Path: utzoo!utgpu!news-server.csri.toronto.edu!cs.utexas.edu!samsung!munnari.oz.au!labtam!graeme
From: graeme@labtam.labtam.oz (Graeme Gill)
Newsgroups: comp.benchmarks
Subject: Re: X-terminal benchmarks
Message-ID: <5572@labtam.labtam.oz>
Date: 14 Nov 90 03:16:52 GMT
References: <90315.122715HANK@BARILVM.BITNET> <43091@mips.mips.COM>
Organization: Labtam Information Systems Pty. Ltd., Melbourne, Australia
Lines: 84

In article <43091@mips.mips.COM>, rnovak@mips.com (Robert E. Novak) writes:
> Are the sources for the benchmarks available?
> 
	From the look of the tests xbench was probably used to produce
these figures. The other widely known test suit is x11perf. xbench as
it was distributed over the network has some problems. One major
one is that it does not disable or accept the no-expose events
generated by its copy area tests. This can cause strange results as
the host starts running out of memory trying to store all the events.
There are also other peculiarities, ie the invert rectangles test
only does one rectangle at a time, hence it is partially a measure
of network latency rather than pure invert area performance. This is
inconsistent with the other tests.
	x11perf is most useful for developmental work on servers,
although it is possible to use its results to draw conclusions about the
relative performance of an X server. I make use of x11perf extensively 
in verifying the results of my server optimisations. This often involves
modifying and/or adding tests to the x11perf suite.
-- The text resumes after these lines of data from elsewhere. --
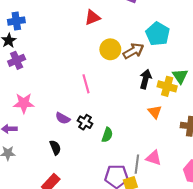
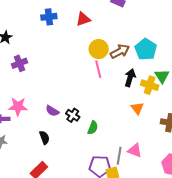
blue cross: (16, 21) -> (49, 17), moved
cyan pentagon: (158, 34) -> (146, 49), moved
purple cross: (17, 60) -> (19, 63), moved
pink line: (86, 84) -> (98, 69), moved
pink star: (24, 103) -> (18, 107), moved

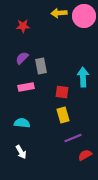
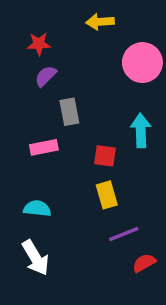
pink circle: (84, 16) -> (142, 63), moved
purple semicircle: (22, 58) -> (46, 76), moved
white arrow: (21, 152) -> (35, 258), size x1.5

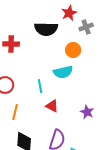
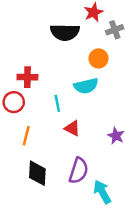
red cross: (11, 44) -> (27, 77), moved

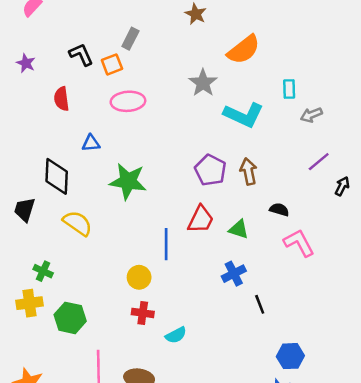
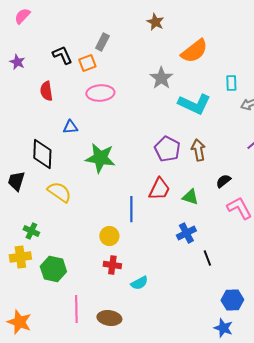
black semicircle: (279, 210) -> (223, 181), turned -56

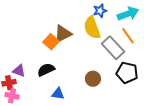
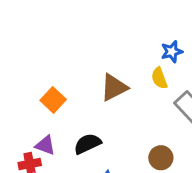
yellow semicircle: (92, 28) -> (159, 78), size x0.6
orange square: (51, 42) -> (53, 100), moved

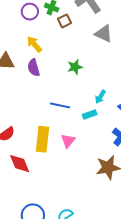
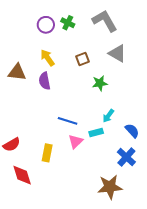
brown square: (65, 21) -> (83, 59), moved
green star: (75, 67) -> (100, 83), moved
yellow rectangle: (43, 139) -> (47, 153), size x0.7
pink triangle: (68, 141) -> (76, 141), moved

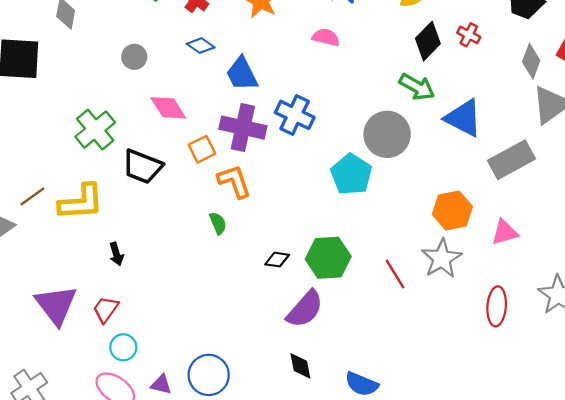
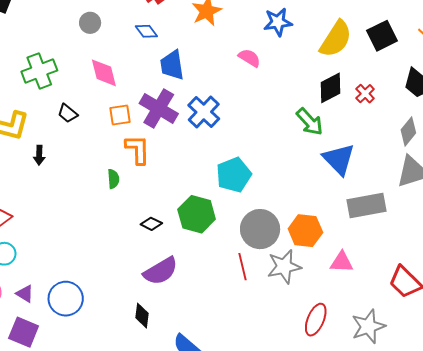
gray circle: (387, 134) -> (260, 229), moved
black trapezoid: (143, 167) -> (68, 113), size x0.6
black arrow: (116, 254) -> (39, 155), moved
green hexagon: (328, 258) -> (197, 214), moved

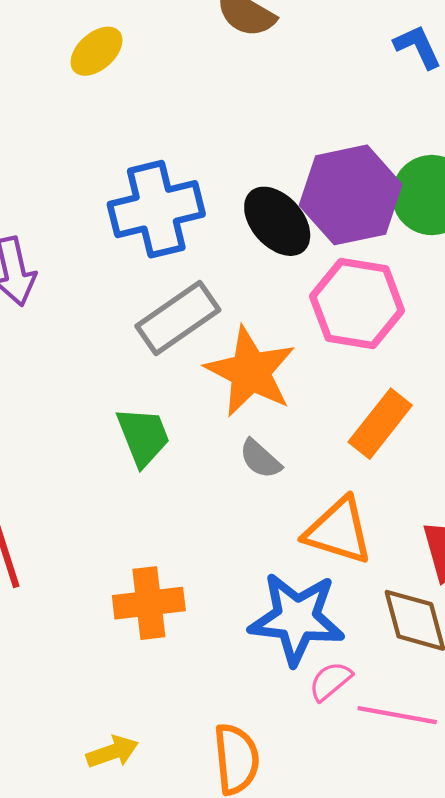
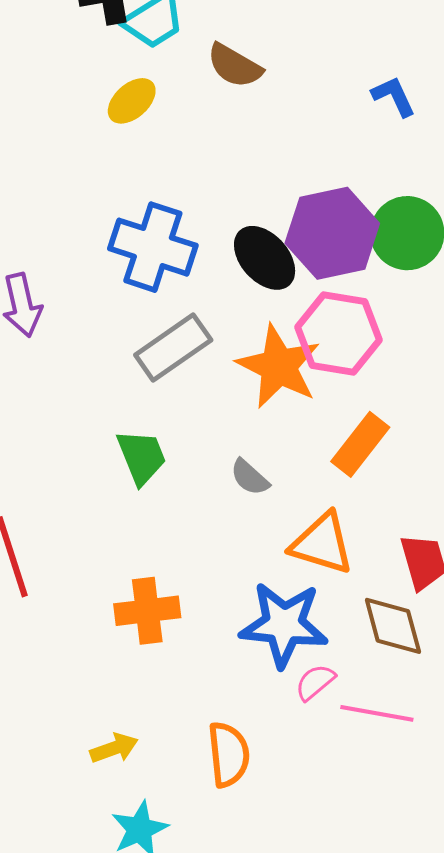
yellow ellipse: (97, 51) -> (132, 101), moved
blue cross: (156, 209) -> (153, 247), turned 32
orange star: (250, 372) -> (279, 366), moved

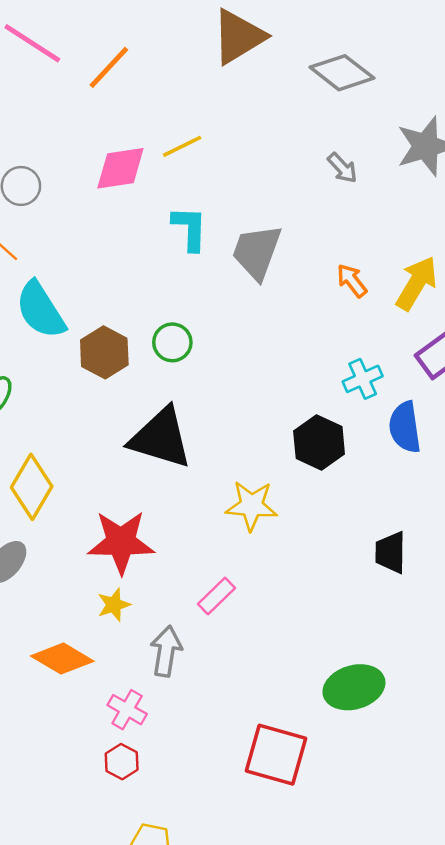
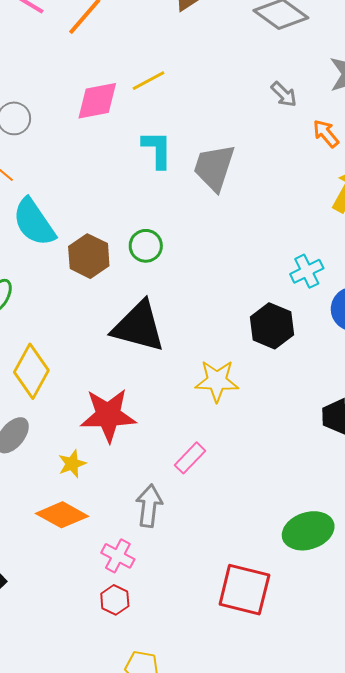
orange arrow: (352, 281) -> (326, 133), moved
yellow star: (114, 605) -> (72, 464), moved

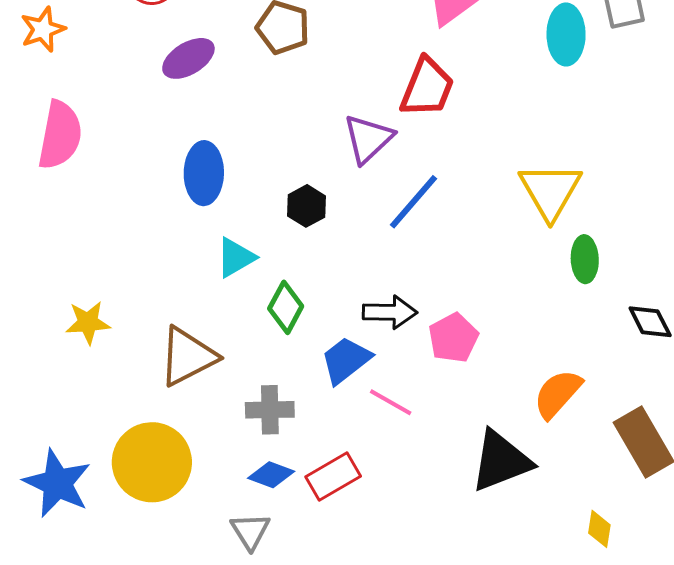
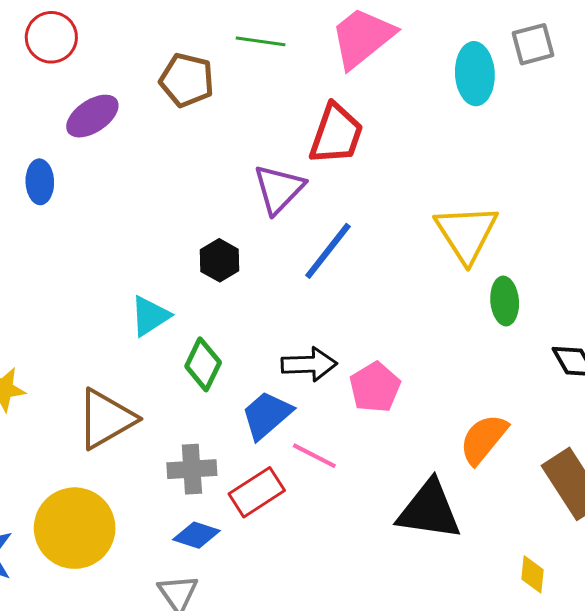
blue ellipse: (204, 173) -> (40, 182), moved, size x0.7
black triangle: (501, 461) -> (429, 510), turned 32
red rectangle: (333, 476) -> (257, 492), moved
> One of the base requirements for all SPEC benchmarks (as you may have
> guessed) is that the results of a program can be mechanically verified
> against known good results.

	This could be a difficult issue. Although the X specifications
specify exact pixelisation rules for most graphical operations, some
are deliberately relaxed - ie zero width lines - so that machine
dependent hardware can be used. Since zero width lines are widely used
by X applications, one cannot simply leave out these tests. The MIT X11R3
example server (which a number of vendors products are still based on) does
not even meet the pixelisation rules for some operations. Verification
would be almost impossible to do at the same time as speed testing,
since efficient use of the X protocol calls for doing as many graphics
operations as possible per packet, and reading back an image is a
relatively slow operation. If you really wanted to 'cook' the results of 
a server could save all the commands and only render them on receiving
a getimage request. The performance of all operations except getimage
would then seem exceptionally fast. Verification of the graphics
rendering is only part of the problem, as other commands would
also have to be verified - ie window creation, cursor operation,
exposures etc etc.

	It would certainly be very useful to have an X pixelisation
verification suite, but this seems to be a difficult project,
as the closest thing available for the MIT consortium is a partially
completed X protocol verification suite. If such a tool was available
then one could use it to verify the correct functioning of the
device under test, and then run the performance benchmarks,
but whether this is what you are looking for, I don't know.
	The other slight possibility would be to come up with a series
of operations that leave you with a (hopefully) unique pattern that
can then be verified.

	The current benchmarking tools only cover a small fraction
of the spectrum of drawing operations that may differ markedly
in speed on a particular X server. For instance, X allows the
16 boolean logical operations, but generally only fill and invert
are tested by benchmarks. Many servers will special case these
two ops as they are the ones used by applications the vast majority of
the time. The speed of textured fills will vary markedly with the
size of the texture pattern used, since servers may have 2 or 3 different
algorithms depending on whether a line of the pattern will fit in a register
or whether it is even, and therefore doesn't need bit shifting.
	Performance will vary widely depending on the number of
operations that can be grouped together (ie the size of the poly
fill rect request etc.), the frequency of sync commands etc.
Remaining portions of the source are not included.